Bank Of England Holds Rates At 3.75% As Iran War Peace Deal Shifts Market Outlook

The Bank of England held its benchmark interest rate steady at 3.75% on Thursday, continuing to balance above-target inflation against weak economic output.

Seven of nine Monetary Policy Committee members backed the hold at the BOE’s May meeting, in line with expectations from economists polled by Reuters.

The two dissenting votes came from BOE chief economist Huw Pill and external MPC member Megan Greene, both of whom pushed to hike the base rate by 25 basis points to 4%.

Higher energy costs stemming from the Iran war have driven inflation higher across global economies, with the U.K. especially exposed as a net energy importer.

The BOE acknowledged in its decision summary that while prices have eased since the initial spike, the war “makes it hard to predict what is going to happen with them.”

U.K. inflation held at a cooler-than-expected 2.8% in May, driven largely by rising transportation fuel costs, while April economic data showed the economy contracted by 0.1%.

The energy price cap is set to rise 13% later this summer, pushing energy costs to a two-year high and threatening to reverse recent progress on inflation.

“The impact on the economy and inflation will depend on how long energy prices stay raised,” the BOE said, adding: “Monetary policy cannot affect global energy prices; our job is to make sure that higher inflation does not persist and have long-lasting effects on the economy. We are monitoring the situation very closely.”

Despite Washington and Tehran reaching a breakthrough in peace negotiations, LSEG figures show markets are still betting the Bank of England will raise rates before year-end.

U.S. President Donald Trump and Iranian President Masoud Pezeshkian electronically signed a 14-point Memorandum of Understanding on Wednesday, aimed at laying groundwork for a durable peace settlement to the four-month war.

The conflict had kept oil prices elevated through the effective closure of the Strait of Hormuz, a critical Middle Eastern shipping route, though progress on reopening it has offered some relief.

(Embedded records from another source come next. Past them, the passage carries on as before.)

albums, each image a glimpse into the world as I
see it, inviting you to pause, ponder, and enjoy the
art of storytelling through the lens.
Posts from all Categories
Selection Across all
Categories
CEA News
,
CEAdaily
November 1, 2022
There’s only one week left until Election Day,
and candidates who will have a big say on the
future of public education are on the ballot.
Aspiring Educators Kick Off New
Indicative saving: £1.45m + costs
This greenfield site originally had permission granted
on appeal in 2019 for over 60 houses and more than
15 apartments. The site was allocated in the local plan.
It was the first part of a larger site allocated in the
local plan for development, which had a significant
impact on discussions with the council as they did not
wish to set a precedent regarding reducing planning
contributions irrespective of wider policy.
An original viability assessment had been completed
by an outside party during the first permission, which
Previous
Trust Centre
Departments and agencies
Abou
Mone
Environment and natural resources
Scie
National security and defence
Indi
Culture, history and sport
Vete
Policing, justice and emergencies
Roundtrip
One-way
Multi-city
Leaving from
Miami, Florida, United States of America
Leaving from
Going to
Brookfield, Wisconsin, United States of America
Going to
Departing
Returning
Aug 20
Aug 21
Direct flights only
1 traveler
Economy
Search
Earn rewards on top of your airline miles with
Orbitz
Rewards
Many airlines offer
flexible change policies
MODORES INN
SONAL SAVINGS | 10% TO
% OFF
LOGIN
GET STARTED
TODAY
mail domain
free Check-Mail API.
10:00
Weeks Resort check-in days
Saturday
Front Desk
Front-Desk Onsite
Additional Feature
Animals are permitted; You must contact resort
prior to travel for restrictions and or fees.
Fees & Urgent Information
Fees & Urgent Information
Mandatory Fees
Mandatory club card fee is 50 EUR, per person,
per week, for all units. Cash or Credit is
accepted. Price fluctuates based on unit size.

The Federal Reserve also opted to hold U.S. interest rates at 3.5%-3.75%, though investors were unsettled by hawkish signals from Kevin Warsh’s first meeting as Fed chair.

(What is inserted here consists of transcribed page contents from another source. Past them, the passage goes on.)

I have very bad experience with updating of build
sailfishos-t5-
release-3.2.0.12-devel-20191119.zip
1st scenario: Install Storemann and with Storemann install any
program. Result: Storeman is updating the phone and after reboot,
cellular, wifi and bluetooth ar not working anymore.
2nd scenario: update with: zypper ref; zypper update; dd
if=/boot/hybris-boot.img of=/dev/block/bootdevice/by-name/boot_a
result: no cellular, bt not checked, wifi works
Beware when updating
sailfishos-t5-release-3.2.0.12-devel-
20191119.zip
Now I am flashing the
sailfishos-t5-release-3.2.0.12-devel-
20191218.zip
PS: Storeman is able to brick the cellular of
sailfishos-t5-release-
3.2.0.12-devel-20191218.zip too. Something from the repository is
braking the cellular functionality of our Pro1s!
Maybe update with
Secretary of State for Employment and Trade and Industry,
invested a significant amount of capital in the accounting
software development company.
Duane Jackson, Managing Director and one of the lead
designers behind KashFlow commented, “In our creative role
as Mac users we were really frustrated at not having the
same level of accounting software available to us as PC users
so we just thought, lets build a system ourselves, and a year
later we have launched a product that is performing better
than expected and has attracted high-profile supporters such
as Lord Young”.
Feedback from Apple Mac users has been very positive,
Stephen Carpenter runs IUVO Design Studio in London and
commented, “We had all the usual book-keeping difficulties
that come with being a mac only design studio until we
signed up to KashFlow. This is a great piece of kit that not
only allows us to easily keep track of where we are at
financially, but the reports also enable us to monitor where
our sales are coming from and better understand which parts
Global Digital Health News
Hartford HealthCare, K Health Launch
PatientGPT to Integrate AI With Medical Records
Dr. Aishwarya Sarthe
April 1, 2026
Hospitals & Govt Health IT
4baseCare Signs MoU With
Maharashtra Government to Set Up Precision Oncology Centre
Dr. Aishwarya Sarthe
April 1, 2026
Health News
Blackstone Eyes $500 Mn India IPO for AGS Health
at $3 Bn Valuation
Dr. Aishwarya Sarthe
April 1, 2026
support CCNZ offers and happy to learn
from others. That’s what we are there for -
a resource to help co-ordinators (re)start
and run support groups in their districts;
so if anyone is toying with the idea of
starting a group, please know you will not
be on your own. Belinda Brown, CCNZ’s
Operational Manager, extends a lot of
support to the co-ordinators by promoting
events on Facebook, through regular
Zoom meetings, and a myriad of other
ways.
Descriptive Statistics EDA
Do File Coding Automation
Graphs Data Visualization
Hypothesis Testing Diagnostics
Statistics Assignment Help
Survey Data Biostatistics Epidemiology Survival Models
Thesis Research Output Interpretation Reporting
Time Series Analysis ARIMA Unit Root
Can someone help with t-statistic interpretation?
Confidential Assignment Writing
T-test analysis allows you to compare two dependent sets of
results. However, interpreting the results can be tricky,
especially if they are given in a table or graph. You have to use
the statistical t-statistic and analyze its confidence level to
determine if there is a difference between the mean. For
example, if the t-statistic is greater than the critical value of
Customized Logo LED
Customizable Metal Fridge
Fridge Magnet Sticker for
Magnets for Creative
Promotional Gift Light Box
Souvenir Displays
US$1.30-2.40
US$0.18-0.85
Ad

The European Central Bank became the first major central bank to raise its key interest rate in response to the energy crisis triggered by the Iran war, with the Bank of Japan following by lifting its policy rate to a 31-year high of 1%.

“We think the BoE will be able to avoid the kind of monetary tightening that the European Central Bank has already started to deliver and that the Fed hinted at last night,” said Luke Bartholomew, deputy chief economist at Aberdeen.

Bartholomew added: “In fact, if energy prices continue to moderate then the debate could once again turn again to rate cuts, but that might have to wait until next year.”

George Brown, senior economist at Schroders, warned the BOE cannot afford complacency, saying: “For now, the bank is playing for time rather than going on the attack.”

Brown noted that a softer labour market and weak growth should limit second-round inflation effects, while reopening the Strait of Hormuz could reduce the most extreme upside risks to energy prices.

Suren Thiru, chief economist at the Institute of Chartered Accountants in England and Wales, said U.K. monetary policy now stands “at a crossroads,” with the U.S.-Iran peace framework boosting hopes that inflation could temper without further tightening.